Mengutip BBC, negara-negara Uni Eropa (UE) yang mendukung kesepakatan nuklir menyatakan mereka akan melindungi perusahaan-perusahaan UE yang melakukan bisnis sah dengan Iran. Sebagaimana diketahui pula, Trump mundur dari kesepakatan nuklir pada Mei lalu.
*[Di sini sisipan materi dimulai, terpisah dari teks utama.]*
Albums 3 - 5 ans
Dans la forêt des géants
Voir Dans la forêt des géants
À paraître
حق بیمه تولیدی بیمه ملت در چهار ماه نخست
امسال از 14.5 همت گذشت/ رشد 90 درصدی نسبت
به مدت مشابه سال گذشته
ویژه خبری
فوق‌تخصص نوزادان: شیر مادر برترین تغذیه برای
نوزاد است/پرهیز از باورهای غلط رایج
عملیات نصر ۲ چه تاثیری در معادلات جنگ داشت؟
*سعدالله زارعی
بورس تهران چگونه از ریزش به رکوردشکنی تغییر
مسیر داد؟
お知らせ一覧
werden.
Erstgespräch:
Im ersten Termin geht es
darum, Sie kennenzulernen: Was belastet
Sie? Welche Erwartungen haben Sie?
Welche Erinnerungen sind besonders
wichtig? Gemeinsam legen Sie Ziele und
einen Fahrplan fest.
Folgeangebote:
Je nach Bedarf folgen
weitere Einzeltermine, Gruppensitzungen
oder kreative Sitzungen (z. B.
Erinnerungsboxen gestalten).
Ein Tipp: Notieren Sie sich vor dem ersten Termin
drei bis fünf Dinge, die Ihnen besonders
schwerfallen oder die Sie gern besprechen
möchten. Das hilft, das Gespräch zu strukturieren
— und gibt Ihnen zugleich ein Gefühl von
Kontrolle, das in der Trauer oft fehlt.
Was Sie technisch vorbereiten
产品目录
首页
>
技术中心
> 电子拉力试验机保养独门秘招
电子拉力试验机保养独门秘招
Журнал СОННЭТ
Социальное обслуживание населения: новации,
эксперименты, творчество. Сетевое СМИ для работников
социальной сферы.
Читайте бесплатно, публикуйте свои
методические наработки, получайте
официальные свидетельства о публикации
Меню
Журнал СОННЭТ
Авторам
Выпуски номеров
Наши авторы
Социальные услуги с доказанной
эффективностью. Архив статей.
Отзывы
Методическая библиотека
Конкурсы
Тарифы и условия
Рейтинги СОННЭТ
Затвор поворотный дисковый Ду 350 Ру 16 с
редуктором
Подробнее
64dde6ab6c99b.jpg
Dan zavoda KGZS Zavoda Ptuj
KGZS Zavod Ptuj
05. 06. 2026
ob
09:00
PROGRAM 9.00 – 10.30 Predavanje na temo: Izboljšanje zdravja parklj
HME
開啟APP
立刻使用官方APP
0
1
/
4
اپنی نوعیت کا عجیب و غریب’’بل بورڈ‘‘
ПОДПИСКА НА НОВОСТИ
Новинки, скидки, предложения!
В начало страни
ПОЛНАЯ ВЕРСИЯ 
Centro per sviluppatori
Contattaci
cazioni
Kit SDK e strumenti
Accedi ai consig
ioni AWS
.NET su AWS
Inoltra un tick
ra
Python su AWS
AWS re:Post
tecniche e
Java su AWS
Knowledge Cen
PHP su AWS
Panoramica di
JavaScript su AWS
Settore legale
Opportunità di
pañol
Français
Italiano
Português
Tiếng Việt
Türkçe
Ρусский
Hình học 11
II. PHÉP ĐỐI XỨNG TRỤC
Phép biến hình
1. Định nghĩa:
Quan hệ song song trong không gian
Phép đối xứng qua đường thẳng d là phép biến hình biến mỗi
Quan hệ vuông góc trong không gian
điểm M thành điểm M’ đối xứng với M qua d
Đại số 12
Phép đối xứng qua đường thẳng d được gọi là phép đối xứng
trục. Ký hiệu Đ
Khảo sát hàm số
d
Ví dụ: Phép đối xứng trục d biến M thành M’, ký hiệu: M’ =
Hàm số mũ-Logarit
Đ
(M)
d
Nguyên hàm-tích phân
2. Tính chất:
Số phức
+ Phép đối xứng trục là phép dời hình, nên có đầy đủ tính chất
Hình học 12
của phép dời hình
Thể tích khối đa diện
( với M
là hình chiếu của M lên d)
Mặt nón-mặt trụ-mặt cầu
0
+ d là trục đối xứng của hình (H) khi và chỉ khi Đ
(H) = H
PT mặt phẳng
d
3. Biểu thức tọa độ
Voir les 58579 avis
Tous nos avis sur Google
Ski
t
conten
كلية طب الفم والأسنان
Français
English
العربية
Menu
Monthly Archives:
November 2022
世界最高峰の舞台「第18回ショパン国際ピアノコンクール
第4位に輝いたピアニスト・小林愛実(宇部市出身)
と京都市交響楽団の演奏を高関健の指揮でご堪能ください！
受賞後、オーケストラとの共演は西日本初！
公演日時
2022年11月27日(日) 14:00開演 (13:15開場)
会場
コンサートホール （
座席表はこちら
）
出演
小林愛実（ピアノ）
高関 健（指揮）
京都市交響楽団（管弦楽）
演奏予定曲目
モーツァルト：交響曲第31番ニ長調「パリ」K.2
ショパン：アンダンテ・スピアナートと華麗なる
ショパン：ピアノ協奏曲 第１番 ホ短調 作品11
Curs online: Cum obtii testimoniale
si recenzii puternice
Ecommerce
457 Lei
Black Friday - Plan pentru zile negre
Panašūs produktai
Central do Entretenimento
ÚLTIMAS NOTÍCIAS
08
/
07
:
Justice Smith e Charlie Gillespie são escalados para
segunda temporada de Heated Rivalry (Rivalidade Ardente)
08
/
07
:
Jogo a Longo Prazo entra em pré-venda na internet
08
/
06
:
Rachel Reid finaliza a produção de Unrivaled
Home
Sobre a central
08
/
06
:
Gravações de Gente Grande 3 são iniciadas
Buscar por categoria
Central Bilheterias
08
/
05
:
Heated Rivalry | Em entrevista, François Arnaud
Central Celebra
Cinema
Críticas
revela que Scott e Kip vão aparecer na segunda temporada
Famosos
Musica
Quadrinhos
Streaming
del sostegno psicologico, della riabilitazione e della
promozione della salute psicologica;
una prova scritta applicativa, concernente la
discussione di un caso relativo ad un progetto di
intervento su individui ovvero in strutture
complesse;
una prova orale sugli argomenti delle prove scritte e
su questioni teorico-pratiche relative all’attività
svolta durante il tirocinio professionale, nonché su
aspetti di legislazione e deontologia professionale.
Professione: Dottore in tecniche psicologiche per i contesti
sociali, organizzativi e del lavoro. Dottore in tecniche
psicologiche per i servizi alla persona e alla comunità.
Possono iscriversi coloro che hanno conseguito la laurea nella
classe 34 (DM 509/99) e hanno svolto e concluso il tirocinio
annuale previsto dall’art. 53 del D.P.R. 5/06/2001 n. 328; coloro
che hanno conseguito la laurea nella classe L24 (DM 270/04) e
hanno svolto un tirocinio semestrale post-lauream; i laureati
Presiden AS itu justru menyabut kesepakatan Nuklir 2015 rusak di intinya. Sebab, kata Trump, kesepakatan tidak menghentikan Iran mengembangkan program rudal balistik dan intervensi ke negara-negara tetangga. “Sanksi-sanksi datang,” kicau Trump saat pengumuman pada Jumat (2/11) waktu lokal.

Simak:

Terkait sikap AS kembali menerapkan semua sanksinya yang bertahap ini, pengamat menilainya sebagai langkah yang paling penting. Karena sanksi tersebut menargetkan sektor inti dalam ekonomi Iran. Dimana, kesepakatan nuklir mengharuskan Iran membatasi aktivitas nuklir kontroversial dengan imbalan pencabutan sanksi. Presiden AS Barack Obama ketika itu berpendapat bahwa kesepakatan akan mencegah Iran mengembangkan senjata nuklir.

Di sisi yang lain, Inggris, Perancis, Jerman, Rusia dan China juga pihak-pihak dalam kesepakatan 2015 itu menyatakan Iran melaksanakan kesepakatan itu.